• GOAL OF THE EXERCISE:
When you copy the records, keep every word exact and leave the pictures out.

• INPUT RECORDS:
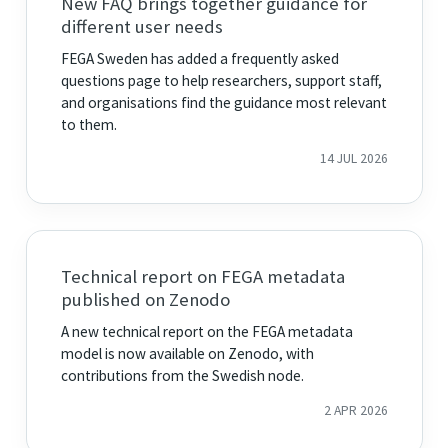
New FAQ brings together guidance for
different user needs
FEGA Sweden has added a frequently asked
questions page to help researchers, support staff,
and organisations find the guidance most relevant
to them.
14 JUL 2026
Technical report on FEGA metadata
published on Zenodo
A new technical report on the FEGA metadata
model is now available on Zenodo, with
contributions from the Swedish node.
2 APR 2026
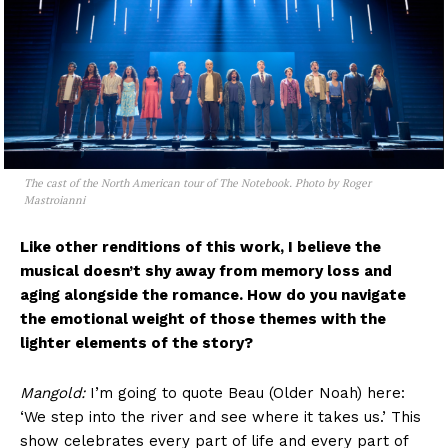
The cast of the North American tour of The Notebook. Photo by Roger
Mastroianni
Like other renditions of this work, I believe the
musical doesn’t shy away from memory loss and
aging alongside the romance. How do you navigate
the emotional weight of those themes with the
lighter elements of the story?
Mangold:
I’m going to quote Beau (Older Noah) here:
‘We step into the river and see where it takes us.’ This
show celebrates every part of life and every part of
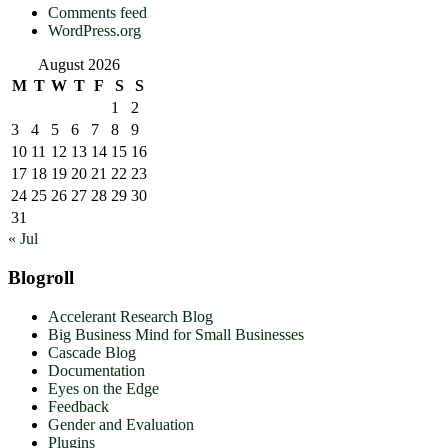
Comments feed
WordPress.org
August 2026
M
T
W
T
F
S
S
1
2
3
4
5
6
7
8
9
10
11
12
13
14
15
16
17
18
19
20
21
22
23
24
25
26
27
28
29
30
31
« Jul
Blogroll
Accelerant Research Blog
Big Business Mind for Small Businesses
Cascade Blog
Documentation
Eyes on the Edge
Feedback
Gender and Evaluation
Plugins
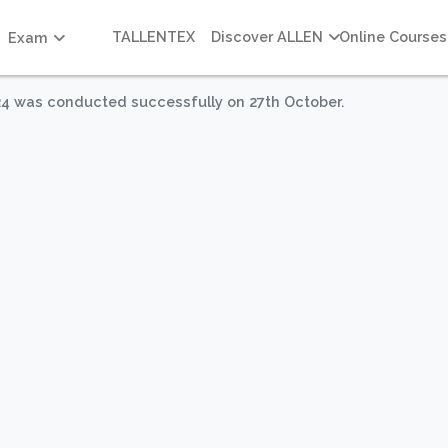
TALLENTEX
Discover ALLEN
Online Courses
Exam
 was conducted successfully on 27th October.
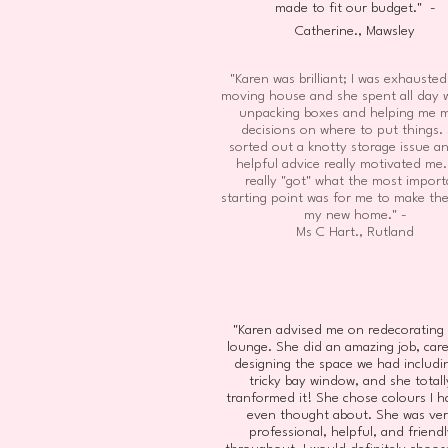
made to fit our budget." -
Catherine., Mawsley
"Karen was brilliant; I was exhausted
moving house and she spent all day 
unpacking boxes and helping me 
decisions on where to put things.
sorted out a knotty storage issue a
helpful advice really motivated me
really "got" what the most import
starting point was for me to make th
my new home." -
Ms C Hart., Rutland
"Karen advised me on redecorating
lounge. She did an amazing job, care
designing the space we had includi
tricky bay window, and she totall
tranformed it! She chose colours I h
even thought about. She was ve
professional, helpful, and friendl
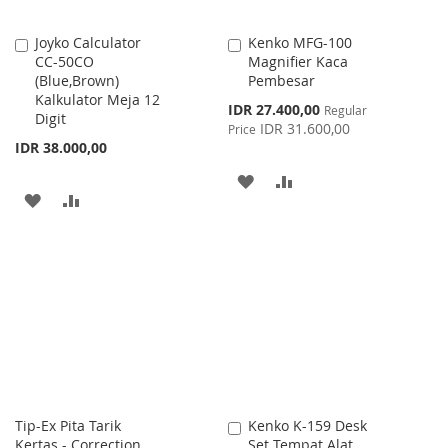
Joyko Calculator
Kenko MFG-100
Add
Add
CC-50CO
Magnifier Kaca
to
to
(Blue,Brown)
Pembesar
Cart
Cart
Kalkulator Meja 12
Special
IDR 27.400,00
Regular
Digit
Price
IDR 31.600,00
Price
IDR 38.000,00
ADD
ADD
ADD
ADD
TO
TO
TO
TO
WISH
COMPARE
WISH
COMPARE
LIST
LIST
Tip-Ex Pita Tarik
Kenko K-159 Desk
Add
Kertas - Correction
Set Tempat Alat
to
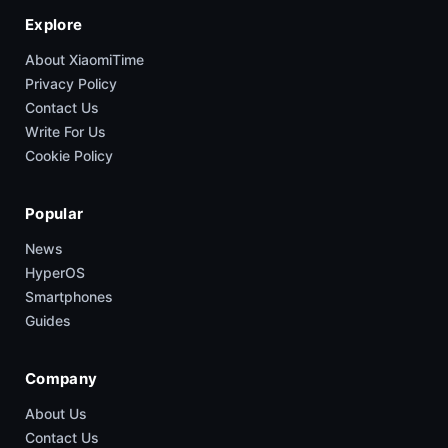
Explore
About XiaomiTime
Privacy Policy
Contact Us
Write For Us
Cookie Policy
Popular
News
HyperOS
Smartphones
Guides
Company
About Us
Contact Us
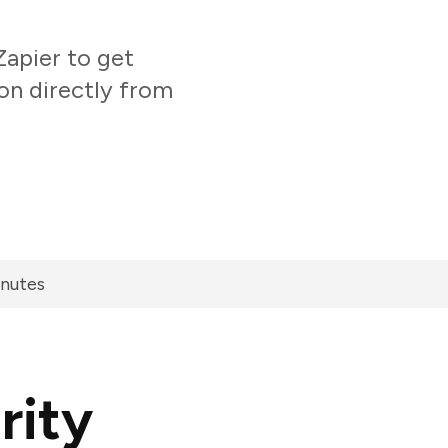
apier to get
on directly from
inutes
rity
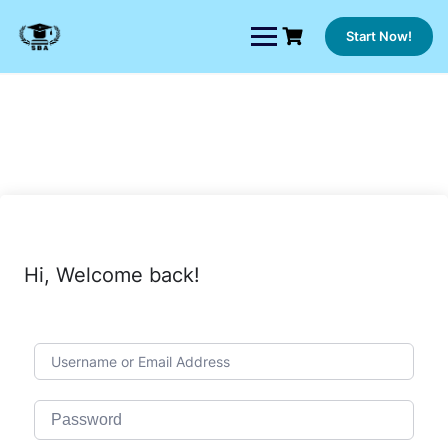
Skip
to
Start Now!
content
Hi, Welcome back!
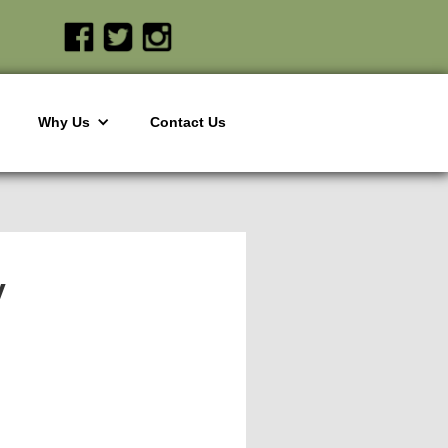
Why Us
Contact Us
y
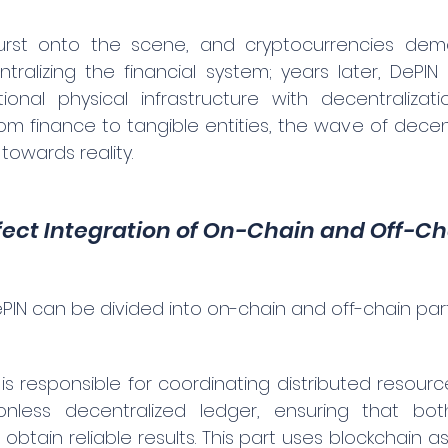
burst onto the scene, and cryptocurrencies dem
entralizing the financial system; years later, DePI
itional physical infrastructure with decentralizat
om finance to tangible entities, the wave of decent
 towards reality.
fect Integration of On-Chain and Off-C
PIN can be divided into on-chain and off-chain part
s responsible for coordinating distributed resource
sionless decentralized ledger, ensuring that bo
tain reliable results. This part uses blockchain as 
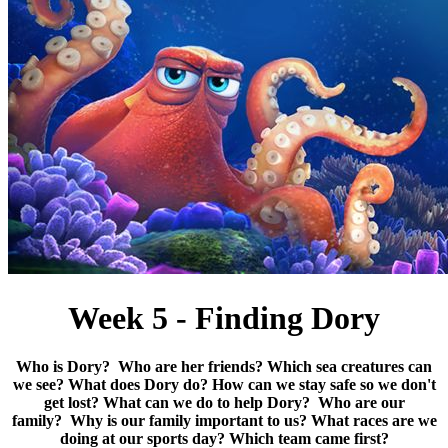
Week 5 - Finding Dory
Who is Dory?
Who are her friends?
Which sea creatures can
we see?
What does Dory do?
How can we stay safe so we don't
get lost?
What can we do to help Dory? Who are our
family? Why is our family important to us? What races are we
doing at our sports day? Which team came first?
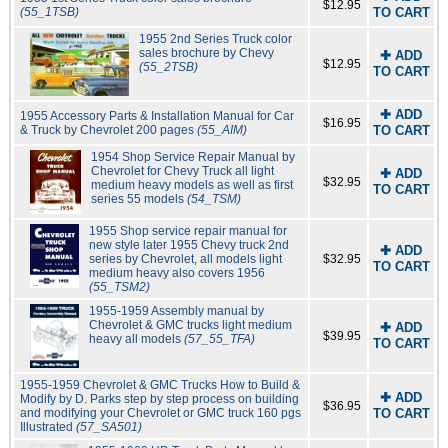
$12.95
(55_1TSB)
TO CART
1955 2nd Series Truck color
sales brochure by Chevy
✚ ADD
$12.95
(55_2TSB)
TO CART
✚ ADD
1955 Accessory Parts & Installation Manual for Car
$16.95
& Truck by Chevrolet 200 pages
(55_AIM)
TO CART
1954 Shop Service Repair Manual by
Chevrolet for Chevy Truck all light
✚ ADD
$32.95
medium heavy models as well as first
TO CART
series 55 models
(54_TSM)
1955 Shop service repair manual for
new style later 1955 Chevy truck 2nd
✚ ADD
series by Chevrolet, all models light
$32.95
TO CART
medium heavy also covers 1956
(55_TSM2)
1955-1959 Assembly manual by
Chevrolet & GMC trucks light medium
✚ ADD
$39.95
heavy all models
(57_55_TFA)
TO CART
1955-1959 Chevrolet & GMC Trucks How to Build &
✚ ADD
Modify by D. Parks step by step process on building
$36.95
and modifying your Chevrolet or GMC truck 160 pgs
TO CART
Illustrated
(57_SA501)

• SOLUTION FOR THIS TASK:
New FAQ brings together guidance for
different user needs
FEGA Sweden has added a frequently asked
questions page to help researchers, support staff,
and organisations find the guidance most relevant
to them.
14 JUL 2026
Technical report on FEGA metadata
published on Zenodo
A new technical report on the FEGA metadata
model is now available on Zenodo, with
contributions from the Swedish node.
2 APR 2026
The cast of the North American tour of The Notebook. Photo by Roger
Mastroianni
Like other renditions of this work, I believe the
musical doesn’t shy away from memory loss and
aging alongside the romance. How do you navigate
the emotional weight of those themes with the
lighter elements of the story?
Mangold:
I’m going to quote Beau (Older Noah) here:
‘We step into the river and see where it takes us.’ This
show celebrates every part of life and every part of
Comments feed
WordPress.org
August 2026
M
T
W
T
F
S
S
1
2
3
4
5
6
7
8
9
10
11
12
13
14
15
16
17
18
19
20
21
22
23
24
25
26
27
28
29
30
31
« Jul
Blogroll
Accelerant Research Blog
Big Business Mind for Small Businesses
Cascade Blog
Documentation
Eyes on the Edge
Feedback
Gender and Evaluation
Plugins
TALLENTEX
Discover ALLEN
Online Courses
Exam
 was conducted successfully on 27th October.
made to fit our budget." -
Catherine., Mawsley
"Karen was brilliant; I was exhausted
moving house and she spent all day 
unpacking boxes and helping me 
decisions on where to put things.
sorted out a knotty storage issue a
helpful advice really motivated me
really "got" what the most import
starting point was for me to make th
my new home." -
Ms C Hart., Rutland
"Karen advised me on redecorating
lounge. She did an amazing job, care
designing the space we had includi
tricky bay window, and she totall
tranformed it! She chose colours I h
even thought about. She was ve
professional, helpful, and friendl
Joyko Calculator
Kenko MFG-100
Add
Add
CC-50CO
Magnifier Kaca
to
to
(Blue,Brown)
Pembesar
Cart
Cart
Kalkulator Meja 12
Special
IDR 27.400,00
Regular
Digit
Price
IDR 31.600,00
Price
IDR 38.000,00
ADD
ADD
ADD
ADD
TO
TO
TO
TO
WISH
COMPARE
WISH
COMPARE
LIST
LIST
Tip-Ex Pita Tarik
Kenko K-159 Desk
Add
Kertas - Correction
Set Tempat Alat
to
Explore
About XiaomiTime
Privacy Policy
Contact Us
Write For Us
Cookie Policy
Popular
News
HyperOS
Smartphones
Guides
Company
About Us
Contact Us
apier to get
on directly from
inutes
rity
Skip
to
Start Now!
content
Hi, Welcome back!
Why Us
Contact Us
y
burst onto the scene, and cryptocurrencies dem
entralizing the financial system; years later, DePI
itional physical infrastructure with decentralizat
om finance to tangible entities, the wave of decent
 towards reality.
fect Integration of On-Chain and Off-C
PIN can be divided into on-chain and off-chain part
s responsible for coordinating distributed resource
sionless decentralized ledger, ensuring that bo
tain reliable results. This part uses blockchain as 
Week 5 - Finding Dory
Who is Dory?
Who are her friends?
Which sea creatures can
we see?
What does Dory do?
How can we stay safe so we don't
get lost?
What can we do to help Dory? Who are our
family? Why is our family important to us? What races are we
doing at our sports day? Which team came first?
$12.95
(55_1TSB)
TO CART
1955 2nd Series Truck color
sales brochure by Chevy
✚ ADD
$12.95
(55_2TSB)
TO CART
✚ ADD
1955 Accessory Parts & Installation Manual for Car
$16.95
& Truck by Chevrolet 200 pages
(55_AIM)
TO CART
1954 Shop Service Repair Manual by
Chevrolet for Chevy Truck all light
✚ ADD
$32.95
medium heavy models as well as first
TO CART
series 55 models
(54_TSM)
1955 Shop service repair manual for
new style later 1955 Chevy truck 2nd
✚ ADD
series by Chevrolet, all models light
$32.95
TO CART
medium heavy also covers 1956
(55_TSM2)
1955-1959 Assembly manual by
Chevrolet & GMC trucks light medium
✚ ADD
$39.95
heavy all models
(57_55_TFA)
TO CART
1955-1959 Chevrolet & GMC Trucks How to Build &
✚ ADD
Modify by D. Parks step by step process on building
$36.95
and modifying your Chevrolet or GMC truck 160 pgs
TO CART
Illustrated
(57_SA501)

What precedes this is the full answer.